Cina e semiconduttori, i progetti comuni sui lanci spaziali, ovviamente il fronte ucraino, un allineamento che appare sincero, forte, sul prossimo Consiglio europeo, sulla prima battaglia di Meloni nella Ue, la difesa dei confini esterni. Il presidente Emmanuel Macron ha apprezzato il ruolo di apripista e di catalizzatore degli interessi di Bruxelles svolto dalla presidente Giorgia Meloni in Tunisia. E gliene ha dato atto.
Ma in un’ora e 40 di colloquio riservato, a tu per tu, nel salotto adiacente lo studio del presidente francese, al secondo piano del Palazzo dell’Eliseo, la convergenza fra i due leader spazia su tanti fronti e fa leva anche sulla debolezza delle relazioni che oggi segnano il tradizionale asse fra Parigi e Berlino.
Nel corso della visita il protocollo viene in qualche modo stravolto: dovevano vedersi in bilaterale, senza staff, solo 45 minuti. Gli altri momenti della visita erano dedicati ad un confronto istituzionale allargato alle delegazioni. Alla fine diplomatici e sherpa ricevono un briefing da parte dei due presidenti di poco più di dieci minuti. Lo apre Giorgia Meloni, che rompe il ghiaccio e la curiosità, anche dei propri collaboratori, con una battuta e un sorriso: «Vi annunciamo che siamo d’accordo su tutto, la stampa non sarà contenta».
Se doveva essere un restart, un nuovo inizio, in apparenza ci sono state le condizioni. Lo sottolinea la premier, ma ne sono prova anche i punti che i due hanno toccato in privato e che hanno in testa il dossier immigrazione: anche il presidente francese è convinto che l’unico approccio efficace, come sostiene la premier italiana, è avere rapporti diretti, e coltivare iniziative concrete, con i Paesi africani di transito o di partenza dei grandi flussi. La Tunisia è un caso simbolo, e si vedrà nei prossimi giorni se gli sforzi di Roma e Bruxelles avranno successo, ma il metodo viene condiviso e rilanciato da Macron.
La difesa dei confini esterni alla Ue, terrestri come marittimi, è un priorità anche per Parigi e l’intesa è quella di arrivare ad una posizione comune al prossimo vertice della Ue, a fine mese. Ma nei colloqui entrano argomenti anche molto tecnici, giudicati strategici da entrambi gli Stati: i progetti Vega e Maya, sul lancio congiunto di satelliti con energie rinnovabili, riceve un nuovo impulso durante la visita. E la stessa cosa si può dire del dossier che riguarda la creazione del Fondo europeo per gli investimenti, che la Germania non guarda di buon occhio. Un progetto che in queste ore sta subendo da parte della Commissione una riscrittura, ma che Parigi e Roma sostengono in modo allineato, puntando al massimo delle potenzialità finanziarie, anche per sostenere l’autonomia strategica dell’Unione e ripristinare in modo quanto più efficace possibile le catene di approvvigionamento delle rispettive industrie.

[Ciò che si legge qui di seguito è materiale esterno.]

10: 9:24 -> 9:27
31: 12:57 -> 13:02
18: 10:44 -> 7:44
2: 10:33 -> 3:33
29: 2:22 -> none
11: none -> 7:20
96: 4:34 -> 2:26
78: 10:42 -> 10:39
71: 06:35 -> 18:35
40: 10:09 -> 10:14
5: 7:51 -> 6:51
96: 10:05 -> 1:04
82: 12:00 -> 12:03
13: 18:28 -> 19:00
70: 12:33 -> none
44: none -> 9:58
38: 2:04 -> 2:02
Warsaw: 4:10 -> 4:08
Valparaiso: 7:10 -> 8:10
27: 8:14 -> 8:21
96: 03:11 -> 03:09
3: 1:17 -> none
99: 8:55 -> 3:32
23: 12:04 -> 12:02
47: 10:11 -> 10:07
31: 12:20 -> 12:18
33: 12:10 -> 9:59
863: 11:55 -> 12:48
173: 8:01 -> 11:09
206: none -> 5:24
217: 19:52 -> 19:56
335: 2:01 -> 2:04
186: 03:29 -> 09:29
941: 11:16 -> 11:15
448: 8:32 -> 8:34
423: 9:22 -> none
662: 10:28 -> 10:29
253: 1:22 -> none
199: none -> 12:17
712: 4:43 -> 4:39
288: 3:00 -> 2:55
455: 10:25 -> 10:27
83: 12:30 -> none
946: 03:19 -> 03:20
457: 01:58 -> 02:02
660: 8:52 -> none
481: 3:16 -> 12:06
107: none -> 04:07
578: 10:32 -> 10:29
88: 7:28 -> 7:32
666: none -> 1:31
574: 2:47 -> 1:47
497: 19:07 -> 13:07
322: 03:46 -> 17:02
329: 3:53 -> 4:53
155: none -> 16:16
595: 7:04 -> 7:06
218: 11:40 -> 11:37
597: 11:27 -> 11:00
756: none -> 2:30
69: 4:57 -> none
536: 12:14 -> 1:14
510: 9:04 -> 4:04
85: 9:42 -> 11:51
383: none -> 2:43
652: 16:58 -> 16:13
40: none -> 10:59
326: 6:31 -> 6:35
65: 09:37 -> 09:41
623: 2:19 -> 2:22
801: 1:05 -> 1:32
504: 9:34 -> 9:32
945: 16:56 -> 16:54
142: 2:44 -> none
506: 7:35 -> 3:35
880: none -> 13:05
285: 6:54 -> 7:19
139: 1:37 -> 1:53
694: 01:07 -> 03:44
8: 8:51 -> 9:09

Sono i numeri che entrambi sottolineano, delle rispettive bilance commerciali, che in fondo raccontano un percorso obbligato. Al di là degli screzi o delle divergenze politiche dei singoli partiti che rappresentano — che pure Macron accenna, nel corso delle dichiarazioni alla stampa, per derubricarle a fatti secondari — Francia e Italia restano saldamente il secondo partner l’uno dell’altro, sia per le importazioni sia per le esportazioni.
È la storia di un connubio difficilmente scalfibile dagli stessi leader che guidano i rispettivi Stati, un connubio che fa leva anche sui legami culturali, sottolineano entrambi, mentre al Louvre è stata appena inaugurata la mostra sul museo di Capodimonte, a Napoli, visitata una settimana fa dal nostro Capo dello Stato, Sergio Mattarella. La prima volta che un Museo, e prestigioso come quello francese, ospita, letteralmente, un altro museo e i suoi principali capolavori, le sue collezioni.
Alla fine della visita di Giorgia Meloni, mentre in suo onore la nostra ambasciata ospita un ricevimento, è uno dei principali collaboratori del presidente francese ad ammettere che «al momento ci sono molte più convergenze fra Francia e Italia che fra Parigi e Berlino». E non è una considerazione che riguarda la figura dei rispettivi leader, ma che fotografa lo stato dell’arte dei dossier in cima alla lista dei due Stati.